Extracted page text data:
Content starts

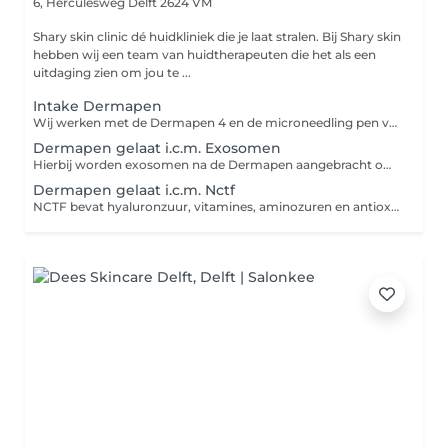
6, Herculesweg
Delft 2624 VM
Shary skin clinic dé huidkliniek die je laat stralen. Bij Shary skin
hebben wij een team van huidtherapeuten die het als een
uitdaging zien om jou te ...
Intake Dermapen
Wij werken met de Dermapen 4 en de microneedling pen van Meditopics. Dit kunt u ook los inboeken.
Dermapen gelaat i.c.m. Exosomen
Hierbij worden exosomen na de Dermapen aangebracht om het huidherstel te ondersteunen en de huidvernieuwing te stimuleren. Exosomen bevatten groeifactoren en signaalstoffen die de huid helpen bij herstel, collageenaanmaak en verbetering van de huidstructuur. Ideaal voor een doffere huid, fijne lijntjes, littekens en een egalere, stralende teint.
Dermapen gelaat i.c.m. Nctf
NCTF bevat hyaluronzuur, vitamines, aminozuren en antioxidanten die de huid intens hydrateren, de huidkwaliteit verbeteren en fijne lijntjes en een doffe teint helpen verminderen.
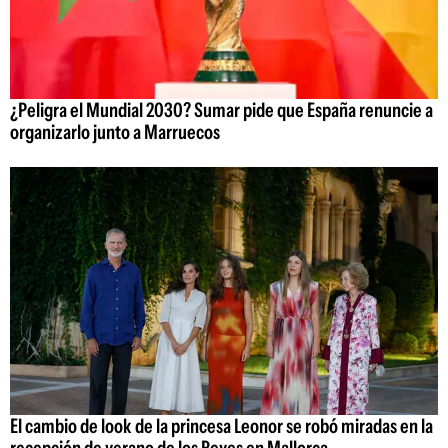
¿Peligra el Mundial 2030? Sumar pide que España renuncie a
organizarlo junto a Marruecos
El cambio de look de la princesa Leonor se robó miradas en la
recepción de verano de los Reyes en Mallorca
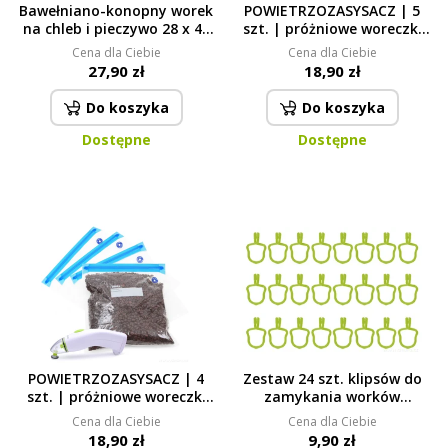
Bawełniano-konopny worek
POWIETRZOZASYSACZ | 5
na chleb i pieczywo 28 x 48
szt. | próżniowe woreczki
cm
strunowe 1,3 L z zaworkiem
Cena dla Ciebie
Cena dla Ciebie
27,90 zł
18,90 zł
Do koszyka
Do koszyka
Dostępne
Dostępne
POWIETRZOZASYSACZ | 4
Zestaw 24 szt. klipsów do
szt. | próżniowe woreczki
zamykania worków
strunowe 3 L z zaworkiem
fioletowe
Cena dla Ciebie
Cena dla Ciebie
18,90 zł
9,90 zł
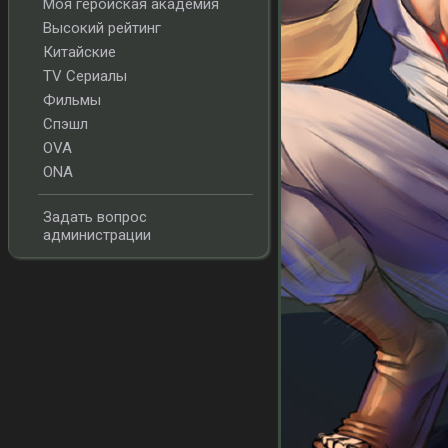
Моя геройская академия
Высокий рейтинг
Китайские
TV Сериалы
Фильмы
Спэшл
OVA
ONA
Задать вопрос
администрации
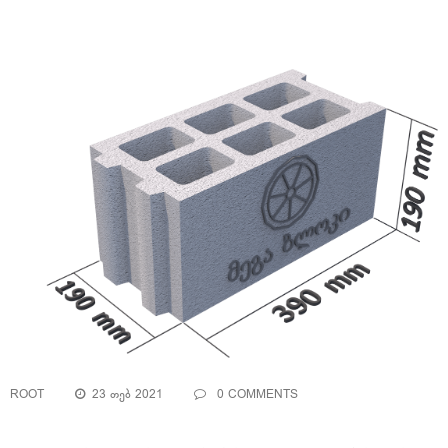
ROOT
23 ᲗᲔᲑ 2021
0 COMMENTS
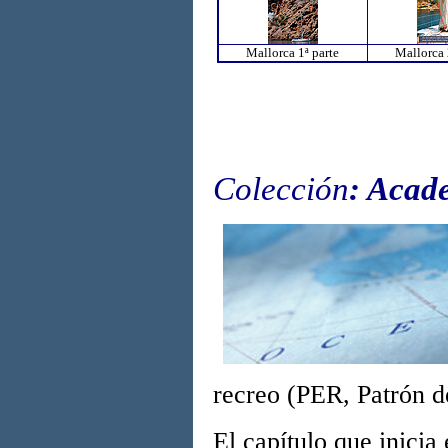
Mallorca 1ª parte
Mallorca 
Colección
: Acad
recreo (PER, Patrón de
El capítulo que inicia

Content ends

Transcribe the data word for word, with no images.

6, Herculesweg
Delft 2624 VM
Shary skin clinic dé huidkliniek die je laat stralen. Bij Shary skin
hebben wij een team van huidtherapeuten die het als een
uitdaging zien om jou te ...
Intake Dermapen
Wij werken met de Dermapen 4 en de microneedling pen van Meditopics. Dit kunt u ook los inboeken.
Dermapen gelaat i.c.m. Exosomen
Hierbij worden exosomen na de Dermapen aangebracht om het huidherstel te ondersteunen en de huidvernieuwing te stimuleren. Exosomen bevatten groeifactoren en signaalstoffen die de huid helpen bij herstel, collageenaanmaak en verbetering van de huidstructuur. Ideaal voor een doffere huid, fijne lijntjes, littekens en een egalere, stralende teint.
Dermapen gelaat i.c.m. Nctf
NCTF bevat hyaluronzuur, vitamines, aminozuren en antioxidanten die de huid intens hydrateren, de huidkwaliteit verbeteren en fijne lijntjes en een doffe teint helpen verminderen.
¿Peligra el Mundial 2030? Sumar pide que España renuncie a
organizarlo junto a Marruecos
El cambio de look de la princesa Leonor se robó miradas en la
recepción de verano de los Reyes en Mallorca
Bawełniano-konopny worek
POWIETRZOZASYSACZ | 5
na chleb i pieczywo 28 x 48
szt. | próżniowe woreczki
cm
strunowe 1,3 L z zaworkiem
Cena dla Ciebie
Cena dla Ciebie
27,90 zł
18,90 zł
Do koszyka
Do koszyka
Dostępne
Dostępne
POWIETRZOZASYSACZ | 4
Zestaw 24 szt. klipsów do
szt. | próżniowe woreczki
zamykania worków
strunowe 3 L z zaworkiem
fioletowe
Cena dla Ciebie
Cena dla Ciebie
18,90 zł
9,90 zł
Моя геройская академия
Высокий рейтинг
Китайские
TV Сериалы
Фильмы
Спэшл
OVA
ONA
Задать вопрос
администрации
ROOT
23 ᲗᲔᲑ 2021
0 COMMENTS
Mallorca 1ª parte
Mallorca 
Colección
: Acad
recreo (PER, Patrón de
El capítulo que inicia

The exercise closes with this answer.